- YOUR INSTRUCTIONS -
This task calls for copying every line in the data below that contains the word "Sanders".

>>>

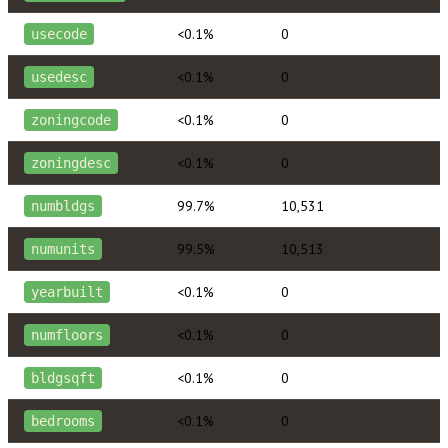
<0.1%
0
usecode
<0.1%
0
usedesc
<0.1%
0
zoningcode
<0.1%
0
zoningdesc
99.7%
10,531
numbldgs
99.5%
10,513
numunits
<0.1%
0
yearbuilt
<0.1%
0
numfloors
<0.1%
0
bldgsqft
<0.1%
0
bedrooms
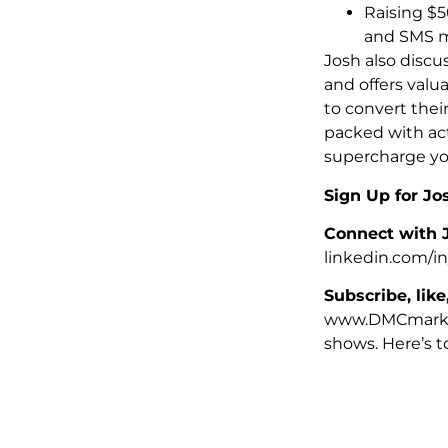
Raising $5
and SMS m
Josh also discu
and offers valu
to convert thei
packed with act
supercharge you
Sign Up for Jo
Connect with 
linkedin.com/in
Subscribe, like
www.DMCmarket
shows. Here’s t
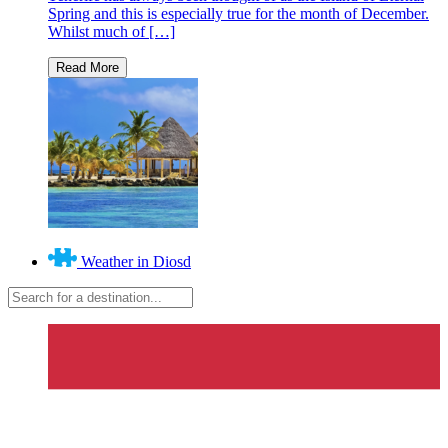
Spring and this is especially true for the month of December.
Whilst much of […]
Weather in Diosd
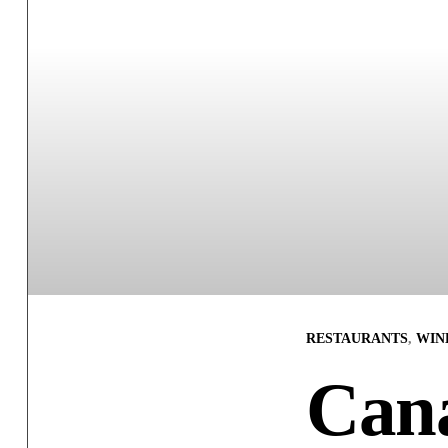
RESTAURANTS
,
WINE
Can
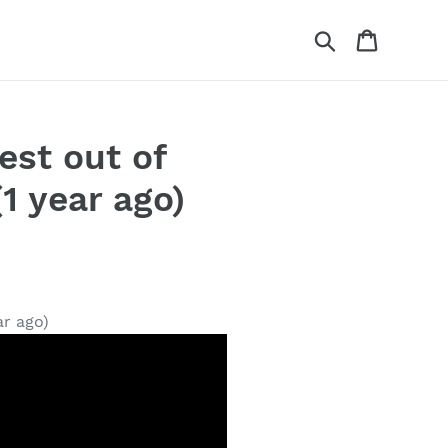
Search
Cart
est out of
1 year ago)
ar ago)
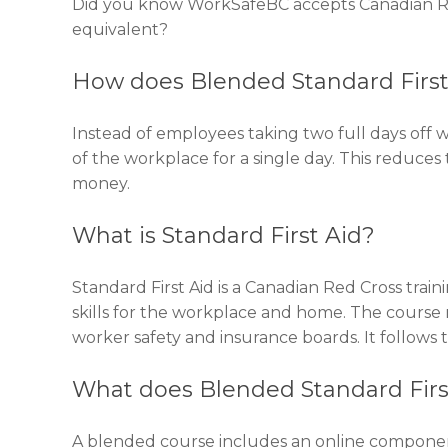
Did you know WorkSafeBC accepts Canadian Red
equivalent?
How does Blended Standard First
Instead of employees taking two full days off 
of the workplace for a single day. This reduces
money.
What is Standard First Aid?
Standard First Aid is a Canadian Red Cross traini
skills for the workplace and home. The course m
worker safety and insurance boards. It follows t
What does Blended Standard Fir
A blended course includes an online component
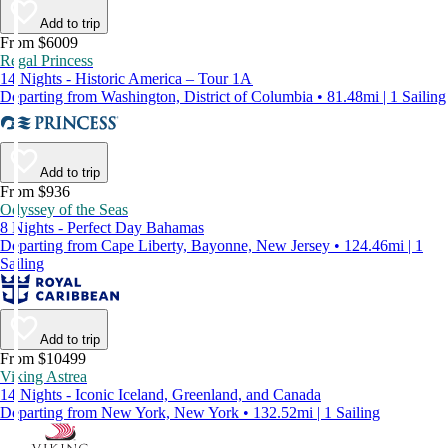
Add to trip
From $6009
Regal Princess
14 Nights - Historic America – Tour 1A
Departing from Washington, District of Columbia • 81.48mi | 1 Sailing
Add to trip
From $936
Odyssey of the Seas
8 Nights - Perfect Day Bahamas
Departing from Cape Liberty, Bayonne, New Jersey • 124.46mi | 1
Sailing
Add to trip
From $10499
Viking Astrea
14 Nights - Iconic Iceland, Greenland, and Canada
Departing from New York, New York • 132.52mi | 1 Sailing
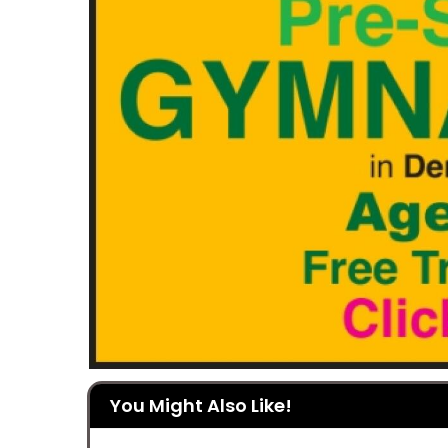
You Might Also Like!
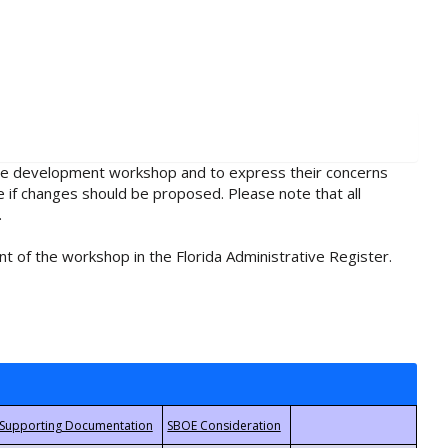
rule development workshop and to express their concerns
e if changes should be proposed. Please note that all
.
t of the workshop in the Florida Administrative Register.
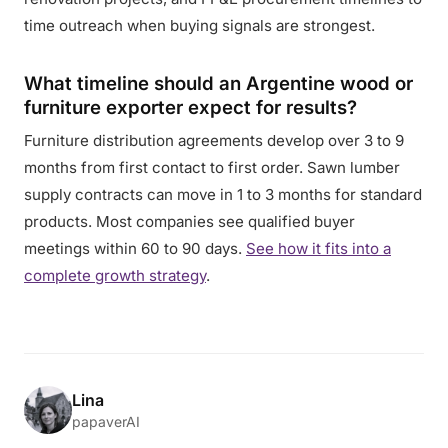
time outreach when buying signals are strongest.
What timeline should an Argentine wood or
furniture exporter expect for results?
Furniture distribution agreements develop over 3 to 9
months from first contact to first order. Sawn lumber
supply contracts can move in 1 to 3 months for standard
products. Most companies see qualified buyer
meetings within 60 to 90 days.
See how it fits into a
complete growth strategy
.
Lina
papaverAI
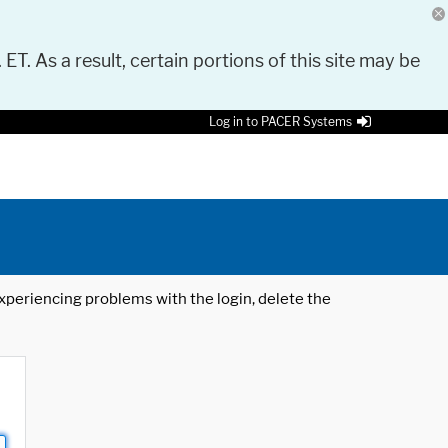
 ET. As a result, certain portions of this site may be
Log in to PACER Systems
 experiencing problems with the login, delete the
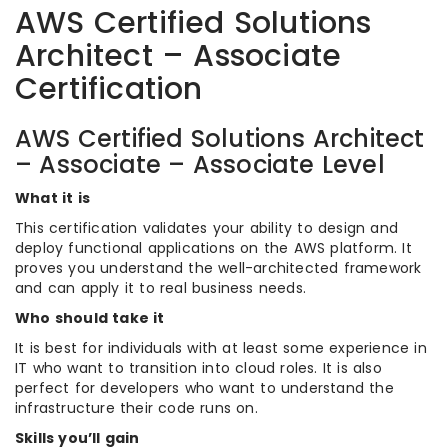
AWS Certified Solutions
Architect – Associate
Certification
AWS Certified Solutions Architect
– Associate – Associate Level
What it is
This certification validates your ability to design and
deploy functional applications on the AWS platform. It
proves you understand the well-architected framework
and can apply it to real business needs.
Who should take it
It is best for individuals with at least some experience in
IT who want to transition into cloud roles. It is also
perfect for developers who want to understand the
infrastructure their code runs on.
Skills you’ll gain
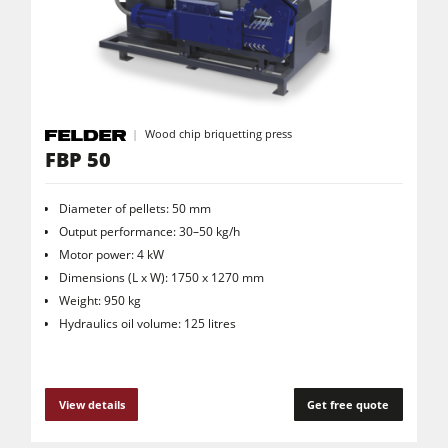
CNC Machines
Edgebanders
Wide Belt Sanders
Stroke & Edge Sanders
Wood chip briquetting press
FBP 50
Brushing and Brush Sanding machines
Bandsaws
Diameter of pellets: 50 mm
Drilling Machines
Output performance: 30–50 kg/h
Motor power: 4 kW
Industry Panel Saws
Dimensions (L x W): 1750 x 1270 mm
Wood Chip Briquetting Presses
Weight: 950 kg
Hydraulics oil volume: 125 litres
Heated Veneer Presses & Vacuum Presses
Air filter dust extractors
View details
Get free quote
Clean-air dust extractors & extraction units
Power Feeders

<<<
>>>

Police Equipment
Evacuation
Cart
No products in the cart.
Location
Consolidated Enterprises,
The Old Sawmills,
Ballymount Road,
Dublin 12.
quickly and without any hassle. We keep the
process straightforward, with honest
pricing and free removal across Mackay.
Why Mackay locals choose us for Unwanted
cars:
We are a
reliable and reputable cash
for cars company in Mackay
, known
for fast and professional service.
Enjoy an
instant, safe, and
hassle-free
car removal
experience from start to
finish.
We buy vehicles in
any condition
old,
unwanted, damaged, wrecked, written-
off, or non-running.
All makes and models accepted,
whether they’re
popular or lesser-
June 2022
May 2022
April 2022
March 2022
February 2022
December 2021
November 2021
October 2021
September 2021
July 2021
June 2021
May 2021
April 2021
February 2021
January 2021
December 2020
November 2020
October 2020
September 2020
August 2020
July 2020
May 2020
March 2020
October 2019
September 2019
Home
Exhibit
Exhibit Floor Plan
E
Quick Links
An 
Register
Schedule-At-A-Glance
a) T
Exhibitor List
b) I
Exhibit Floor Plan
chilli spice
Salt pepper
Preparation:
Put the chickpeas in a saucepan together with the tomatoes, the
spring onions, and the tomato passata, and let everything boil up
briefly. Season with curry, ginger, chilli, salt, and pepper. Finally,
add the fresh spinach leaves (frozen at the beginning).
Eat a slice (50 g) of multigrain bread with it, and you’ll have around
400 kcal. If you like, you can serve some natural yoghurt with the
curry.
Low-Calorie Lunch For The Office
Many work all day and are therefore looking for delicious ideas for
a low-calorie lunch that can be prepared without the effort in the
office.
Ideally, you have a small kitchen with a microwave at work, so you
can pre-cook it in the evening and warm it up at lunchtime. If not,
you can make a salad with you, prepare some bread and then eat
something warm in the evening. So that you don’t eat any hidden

<<<

- ANSWER AREA -
Wide Belt Sanders
Stroke & Edge Sanders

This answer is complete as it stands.